# EXTRACTED DATA
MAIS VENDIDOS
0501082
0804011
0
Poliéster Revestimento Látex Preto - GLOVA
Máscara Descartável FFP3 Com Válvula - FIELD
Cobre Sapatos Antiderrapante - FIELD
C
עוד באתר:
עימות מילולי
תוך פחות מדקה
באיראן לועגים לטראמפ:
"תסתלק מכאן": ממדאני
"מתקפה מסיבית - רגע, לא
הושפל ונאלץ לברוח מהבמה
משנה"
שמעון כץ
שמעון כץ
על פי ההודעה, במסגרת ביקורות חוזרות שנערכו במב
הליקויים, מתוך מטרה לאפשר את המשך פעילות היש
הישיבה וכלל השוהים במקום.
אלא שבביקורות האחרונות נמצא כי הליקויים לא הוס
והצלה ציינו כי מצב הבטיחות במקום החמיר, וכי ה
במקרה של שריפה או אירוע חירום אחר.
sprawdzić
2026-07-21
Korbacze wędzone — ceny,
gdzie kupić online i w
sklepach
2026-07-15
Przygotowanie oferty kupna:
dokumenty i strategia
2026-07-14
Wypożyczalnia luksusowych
* * *
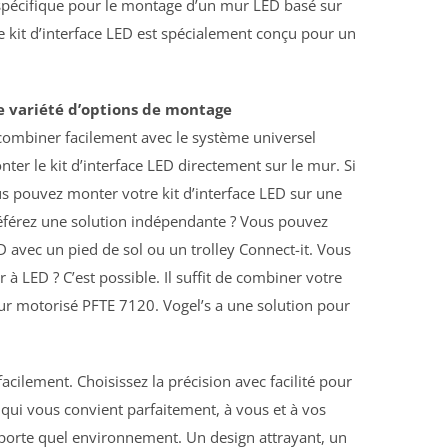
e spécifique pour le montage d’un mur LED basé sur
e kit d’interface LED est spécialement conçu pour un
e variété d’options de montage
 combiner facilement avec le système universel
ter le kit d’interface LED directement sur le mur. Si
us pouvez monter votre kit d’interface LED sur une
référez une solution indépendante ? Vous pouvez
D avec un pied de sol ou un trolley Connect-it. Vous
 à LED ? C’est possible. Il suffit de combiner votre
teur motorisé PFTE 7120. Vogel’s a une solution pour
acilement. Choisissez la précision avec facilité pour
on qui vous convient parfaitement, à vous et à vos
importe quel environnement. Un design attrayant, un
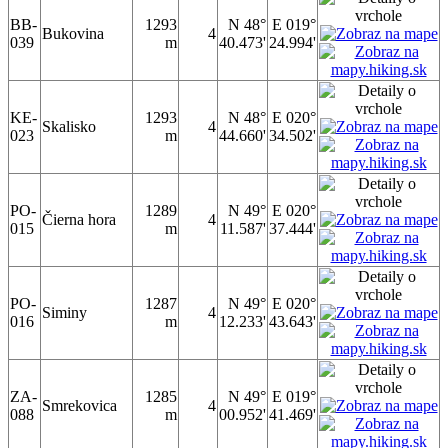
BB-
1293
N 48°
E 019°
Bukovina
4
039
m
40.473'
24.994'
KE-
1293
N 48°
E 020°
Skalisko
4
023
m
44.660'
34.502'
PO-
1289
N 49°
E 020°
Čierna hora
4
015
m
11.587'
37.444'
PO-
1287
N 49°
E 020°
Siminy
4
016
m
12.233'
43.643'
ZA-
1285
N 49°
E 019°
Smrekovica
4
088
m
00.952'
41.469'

# TO DO
Copy the lines above exactly, beginning at the line that has "Korbacze wędzone —" and stopping after the line that has "Wypożyczalnia luksusowych", and omit the rest.

# ANSWER TO THE PROBLEM
Korbacze wędzone — ceny,
gdzie kupić online i w
sklepach
2026-07-15
Przygotowanie oferty kupna:
dokumenty i strategia
2026-07-14
Wypożyczalnia luksusowych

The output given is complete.